The Dixie Forest modeling madness is mirrored in methods being used by federal agencies across the West. Ignore what is on the land now – especially mature and old growth forests. Ignore crusts. Use the shortest fire return/disturbance intervals you can get away with. Ignore history. Conjure up plant community categories heavy on grass and short on woody plants. Categorize plant communities growing in the elevation and precipitation zone where Pinyon-Juniper grows as some other type of plant community with shorter fire return intervals. Design Ecosites and other models to justify keeping the land in a permanent state of arrested development, where there’s more grass and less woody plant cover. Cloaked in scientific garb, TNC operates as an agent, enabler and tool of government and corporate policies tailored to benefit the livestock, logging and other industries, getting government grants for its work.
Sagebrush communities can’t rest easy either. Mature and old growth sagebrush with denser canopies exceed the amount of cover the models allow. Sage with splendid crusts but sparse grass cover, or sites where the cows have killed off understory plants, are similarly found to be deviant and “uncharacteristic”. Sagebrush that provides crucial habitat for Pygmy Rabbit, Brewer’s Sparrow, Sage Thrasher, Sage Sparrow and Sage-grouse must be mowed, roller-beat or otherwise abused. Passive restoration, removing grazing disturbance to heal understories, is verboten.

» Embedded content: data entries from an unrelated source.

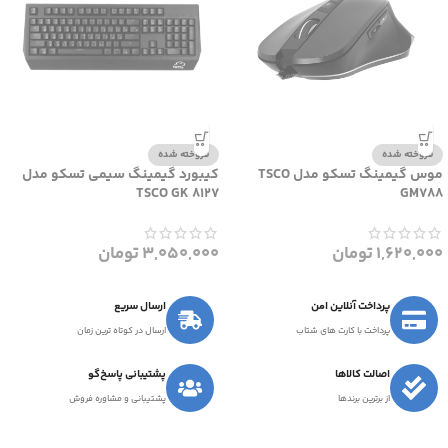
فروخته شده
فروخته شده
موس گیمینگ تسکو مدل TSCO
کیبورد گیمینگ سیمی تسکو مدل
TSCO GK 8127
GM788
1,620,000
تومان
3,050,000
تومان
پرداخت آنلاین امن
ارسال سریع
پرداخت با کارت های شتاب
ارسال در کوتاه ترین زمان
اصالت کالاها
پشتیبانی پاسخ‌گو
از برترین برندها
پشتیبانی و مشاوره فروش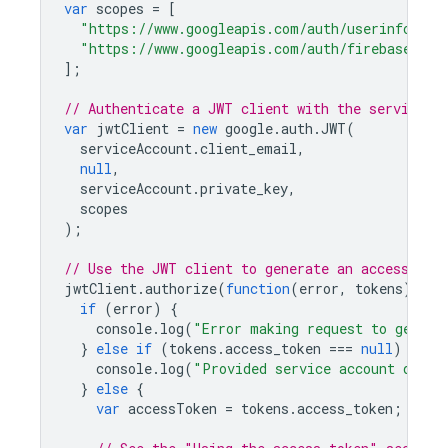
var
scopes
=
[
"https://www.googleapis.com/auth/userinfo.ema
"https://www.googleapis.com/auth/firebase.dat
];
// Authenticate a JWT client with the service a
var
jwtClient
=
new
google
.
auth
.
JWT
(
serviceAccount
.
client_email
,
null
,
serviceAccount
.
private_key
,
scopes
);
// Use the JWT client to generate an access tok
jwtClient
.
authorize
(
function
(
error
,
tokens
)
{
if
(
error
)
{
console
.
log
(
"Error making request to genera
}
else
if
(
tokens
.
access_token
===
null
)
{
console
.
log
(
"Provided service account does 
}
else
{
var
accessToken
=
tokens
.
access_token
;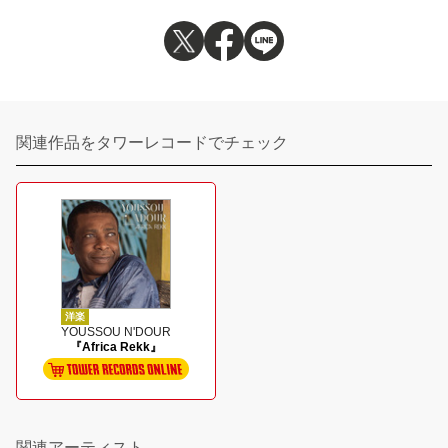
関連作品をタワーレコードでチェック
洋楽
YOUSSOU N'DOUR
『Africa Rekk』
関連アーティスト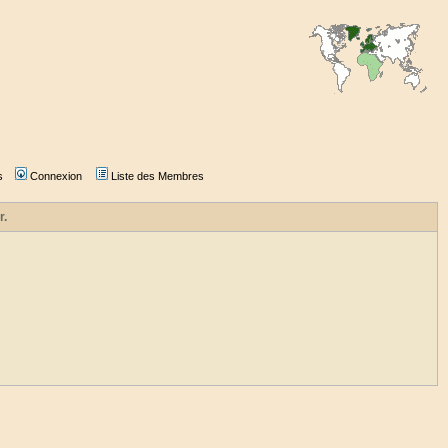
s
Connexion
Liste des Membres
r.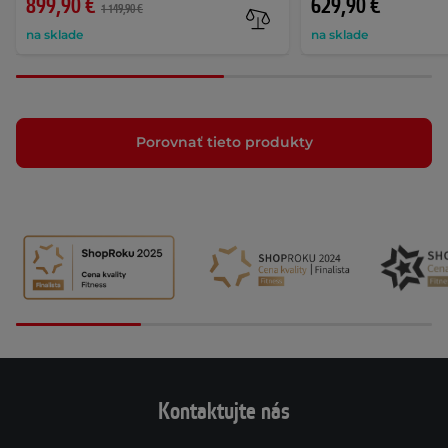
899,90 €
629,90 €
1 149,90 €
na sklade
na sklade
Porovnať tieto produkty
Kontaktujte nás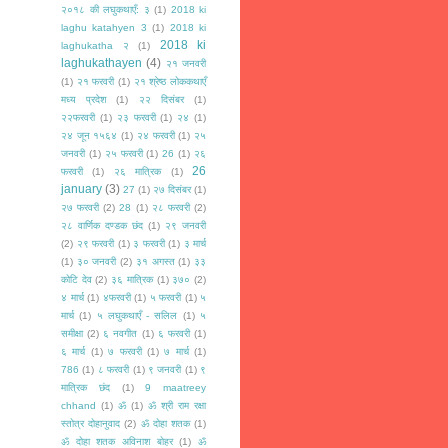
२०१८ की लघुकथाएँ: ३
(1)
2018 ki
laghu katahyen 3
(1)
2018 ki
2018 ki
laghukatha २
(1)
laghukathayen
(4)
२१ जनवरी
(1)
२१ फरवरी
(1)
२१ श्रेष्ठ लोककथाएँ
मध्य प्रदेश
(1)
२२ दिसंबर
(1)
२२फरवरी
(1)
२३ फरवरी
(1)
२४
(1)
२४ जून १५६४
(1)
२४ फरवरी
(1)
२५
जनवरी
(1)
२५ फरवरी
(1)
26
(1)
२६
26
फरवरी
(1)
२६ मात्रिक
(1)
january
(3)
27
(1)
२७ दिसंबर
(1)
२७ फरवरी
(2)
28
(1)
२८ फरवरी
(2)
२८ वार्णिक दण्डक छंद
(1)
२९ जनवरी
(2)
२९ फरवरी
(1)
३ फरवरी
(1)
३ मार्च
(1)
३० जनवरी
(2)
३१ अगस्त
(1)
३३
कोटि देव
(2)
३६ मात्रिक
(1)
३७०
(2)
४ मार्च
(1)
४फरवरी
(1)
५ फरवरी
(1)
५
मार्च
(1)
५ लघुकथाएँ - सलिल
(1)
५
समीक्षा
(2)
६ नवगीत
(1)
६ फरवरी
(1)
६ मार्च
(1)
७ फरवरी
(1)
७ मार्च
(1)
786
(1)
८ फरवरी
(1)
९ जनवरी
(1)
९
मात्रिक छंद
(1)
9 maatreey
chhand
(1)
ॐ
(1)
ॐ श्री राम रक्षा
स्तोत्र दोहानुवाद
(2)
ॐ दोहा शतक
(1)
ॐ दोहा शतक अविनाश बोहर
(1)
ॐ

Here’s my non-trademarked Future Forecasting (even without consulting what happens when the Wheel of Fortune is reversed in the little Tarot book I found soggy in the street one day):
Intertwined wild cards of climate change, weeds and grazing, now rule. Arid mountain ranges are becoming treeless. They are under siege from hotter temperatures, climate-driven fire and other stresses. Federal deforestation projects that denude mountains of climate-moderating trees and woody plant cover worsen the Climate Crisis. They fast forward potentially irreversible forest and shrub community loss.
David Charlet’s Shah-Kan-Daw paper, written after a trip to Iran in the Bush Iraq War years, lays out the path the public lands are on. What happened to Iran’s forests and shrubs over many millenia is happening to the arid West in a heartbeat, less than 200 years. Federal projects based on flawed models are driving ecosystems past a point of no return.
Instead of elaborate scheming to justify killing more trees and shrubs under a relentless Manifest Destiny management mindset, we must preserve all that we have. Shred the heap of BLM and Forest Service plans authorized or in the works, based on dodgy models designed to disrupt native woody communities. End weed-causing grazing. Apply the funds saved to developing bio-controls for annual grasses. Reforest and restore shrubs across our public lands.